What is needed is an exact copy of the entries, with the pictures excluded.

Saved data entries
---

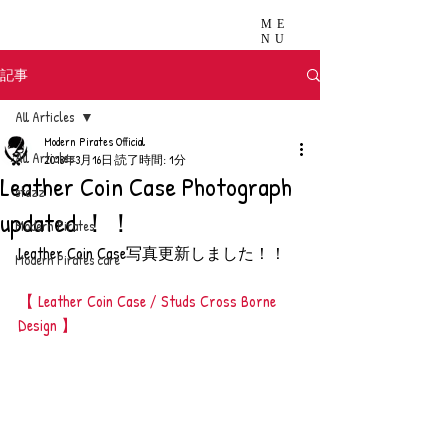
ME
NU
記事
All Articles
Modern Pirates Official
All Articles
2018年3月16日
読了時間: 1分
Leather Coin Case Photograph
stazz
updated ！！
Modern Pirates
Leather Coin Case写真更新しました！！
Modern Pirates care
【 Leather Coin Case / Studs Cross Borne 
Design 】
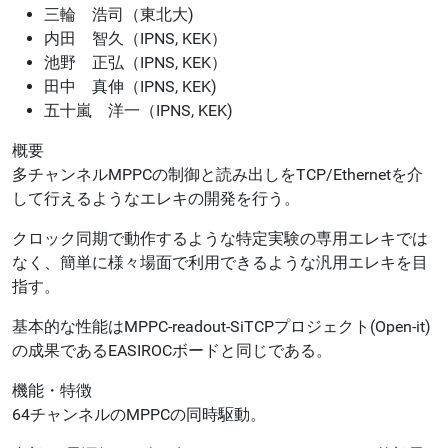
三輪 浩司（東北大)
内田 智久（IPNS, KEK）
池野 正弘（IPNS, KEK）
田中 真伸（IPNS, KEK)
五十嵐 洋一（IPNS, KEK)
概要
多チャンネルMPPCの制御と読み出しをTCP/Ethernetを介
して行えるようなエレキの開発を行う。
クロック同期で動作するような特定実験の専用エレキでは
なく、簡単に様々場面で利用できるような汎用エレキを目
指す。
基本的な性能はMPPC-readout-SiTCPプロジェクト(Open-it)
の成果であるEASIROCボードと同じである。
機能・特徴
64チャンネルのMPPCの同時駆動。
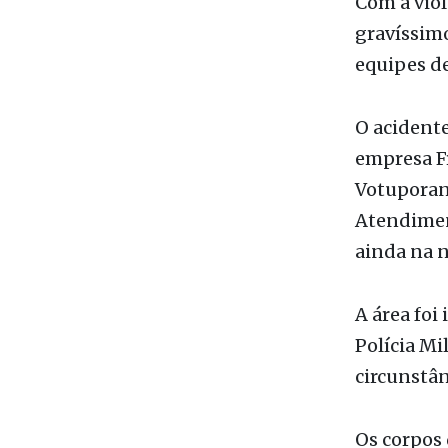
margens d
Com a viol
gravíssim
equipes de
O acidente
empresa F
Votuporan
Atendimen
ainda na n
A área foi 
Polícia Mi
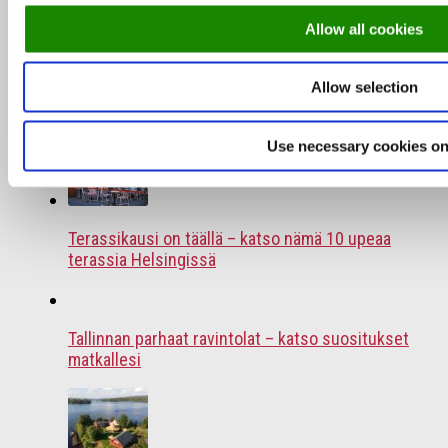
Allow all cookies
Allow selection
Kesäravintolat: 3 saaristoravintolaa, jotka
kannattaa kokea
Use necessary cookies on
Terassikausi on täällä – katso nämä 10 upeaa
terassia Helsingissä
Tallinnan parhaat ravintolat – katso suositukset
matkallesi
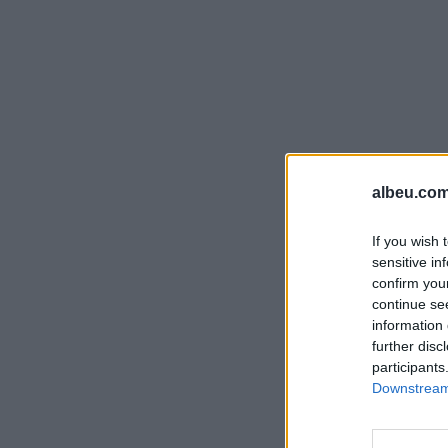
albeu.com
If you wish 
sensitive in
confirm you
continue se
information 
further disc
participants
Downstream 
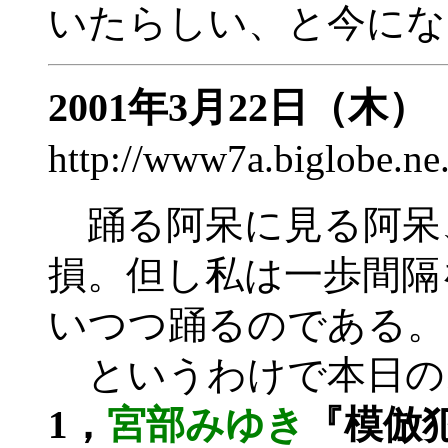
いたらしい、と今にな
2001年3月22日（木）
http://www7a.biglobe.n
踊る阿呆に見る阿呆
損。但し私は一歩間隔
いつつ踊るのである。
というわけで本日の
1，
宮部みゆき
『模倣犯(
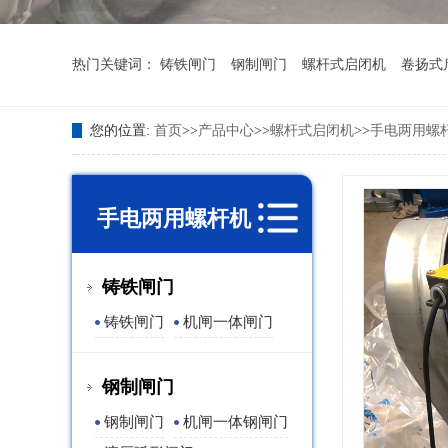
热门关键词：
铸铁闸门
钢制闸门
螺杆式启闭机
卷扬式
您的位置:
首页
>>
产品中心
>>
螺杆式启闭机
>>
手电两用螺
手电两用螺杆机
铸铁闸门
铸铁闸门
机闸一体闸门
钢制闸门
钢制闸门
机闸一体钢闸门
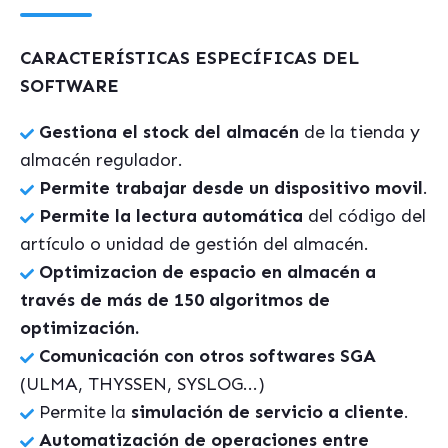
CARACTERÍSTICAS ESPECÍFICAS DEL
SOFTWARE
Gestiona el stock del almacén
de la tienda y
almacén regulador.
Permite trabajar desde un dispositivo movil
.
Permite la lectura automática
del código del
artículo o unidad de gestión del almacén.
Optimizacion de espacio en almacén a
través de más de 150 algoritmos de
optimización.
Comunicación con otros softwares SGA
(ULMA, THYSSEN, SYSLOG...)
Permite la
simulación de servicio a cliente
.
Automatización de operaciones entre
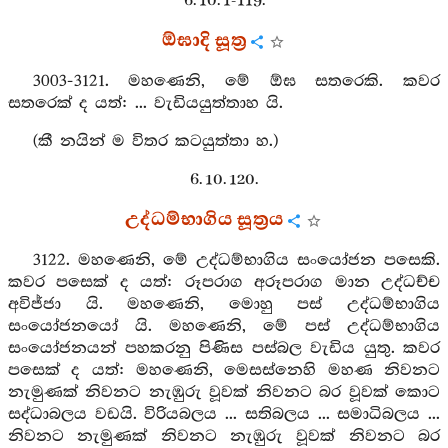
6. 10. 1-119.
ඕඝාදි සූත්‍ර
3003-3121. මහණෙනි, මේ ඕඝ සතරෙකි. කවර
සතරෙක් ද යත්: ... වැඩියයුත්තාහ යි.
(කී නයින් ම විතර කටයුත්තා හ.)
6. 10. 120.
උද්ධම්භාගිය සූත්‍රය
3122. මහණෙනි, මේ උද්ධම්භාගිය සංයෝජන පසෙකි.
කවර පසෙක් ද යත්: රූපරාග අරූපරාග මාන උද්ධච්ච
අවිජ්ජා යි. මහණෙනි, මොහු පස් උද්ධම්භාගිය
සංයෝජනයෝ යි. මහණෙනි, මේ පස් උද්ධම්භාගිය
සංයෝජනයන් පහකරනු පිණිස පස්බල වැඩිය යුතු. කවර
පසෙක් ද යත්: මහණෙනි, මෙසස්නෙහි මහණ නිවනට
නැමුණක් නිවනට නැඹුරු වූවක් නිවනට බර වූවක් කොට
සද්ධාබලය වඩයි. විරියබලය ... සතිබලය ... සමාධිබලය ...
නිවනට නැමුණක් නිවනට නැඹුරු වූවක් නිවනට බර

---

Written reply »
ME
NU
記事
All Articles
Modern Pirates Official
All Articles
2018年3月16日
読了時間: 1分
Leather Coin Case Photograph
stazz
updated ！！
Modern Pirates
Leather Coin Case写真更新しました！！
Modern Pirates care
【 Leather Coin Case / Studs Cross Borne 
Design 】
三輪 浩司（東北大)
内田 智久（IPNS, KEK）
池野 正弘（IPNS, KEK）
田中 真伸（IPNS, KEK)
五十嵐 洋一（IPNS, KEK)
概要
多チャンネルMPPCの制御と読み出しをTCP/Ethernetを介
して行えるようなエレキの開発を行う。
クロック同期で動作するような特定実験の専用エレキでは
なく、簡単に様々場面で利用できるような汎用エレキを目
指す。
基本的な性能はMPPC-readout-SiTCPプロジェクト(Open-it)
の成果であるEASIROCボードと同じである。
機能・特徴
64チャンネルのMPPCの同時駆動。
margens d
Com a viol
gravíssim
equipes de
O acidente
empresa F
Votuporan
Atendimen
ainda na n
A área foi 
Polícia Mi
Allow all cookies
Allow selection
Kesäravintolat: 3 saaristoravintolaa, jotka
kannattaa kokea
Use necessary cookies on
Terassikausi on täällä – katso nämä 10 upeaa
terassia Helsingissä
Tallinnan parhaat ravintolat – katso suositukset
matkallesi
albeu.com
If you wish 
sensitive in
confirm you
continue se
information 
further disc
participants
Downstream 
いたらしい、と今にな
2001年3月22日（木）
http://www7a.biglobe.n
踊る阿呆に見る阿呆
損。但し私は一歩間隔
いつつ踊るのである。
というわけで本日の
1，
宮部みゆき
『模倣犯(
热门关键词：
铸铁闸门
钢制闸门
螺杆式启闭机
卷扬式
您的位置:
首页
>>
产品中心
>>
螺杆式启闭机
>>
手电两用螺
手电两用螺杆机
铸铁闸门
铸铁闸门
机闸一体闸门
钢制闸门
钢制闸门
机闸一体钢闸门
CARACTERÍSTICAS ESPECÍFICAS DEL
SOFTWARE
Gestiona el stock del almacén
de la tienda y
almacén regulador.
Permite trabajar desde un dispositivo movil
.
Permite la lectura automática
del código del
artículo o unidad de gestión del almacén.
Optimizacion de espacio en almacén a
través de más de 150 algoritmos de
optimización.
Comunicación con otros softwares SGA
(ULMA, THYSSEN, SYSLOG...)
Permite la
simulación de servicio a cliente
.
Automatización de operaciones entre
6. 10. 1-119.
ඕඝාදි සූත්‍ර
3003-3121. මහණෙනි, මේ ඕඝ සතරෙකි. කවර
සතරෙක් ද යත්: ... වැඩියයුත්තාහ යි.
(කී නයින් ම විතර කටයුත්තා හ.)
6. 10. 120.
උද්ධම්භාගිය සූත්‍රය
3122. මහණෙනි, මේ උද්ධම්භාගිය සංයෝජන පසෙකි.
කවර පසෙක් ද යත්: රූපරාග අරූපරාග මාන උද්ධච්ච
අවිජ්ජා යි. මහණෙනි, මොහු පස් උද්ධම්භාගිය
සංයෝජනයෝ යි. මහණෙනි, මේ පස් උද්ධම්භාගිය
සංයෝජනයන් පහකරනු පිණිස පස්බල වැඩිය යුතු. කවර
පසෙක් ද යත්: මහණෙනි, මෙසස්නෙහි මහණ නිවනට
නැමුණක් නිවනට නැඹුරු වූවක් නිවනට බර වූවක් කොට
සද්ධාබලය වඩයි. විරියබලය ... සතිබලය ... සමාධිබලය ...
නිවනට නැමුණක් නිවනට නැඹුරු වූවක් නිවනට බර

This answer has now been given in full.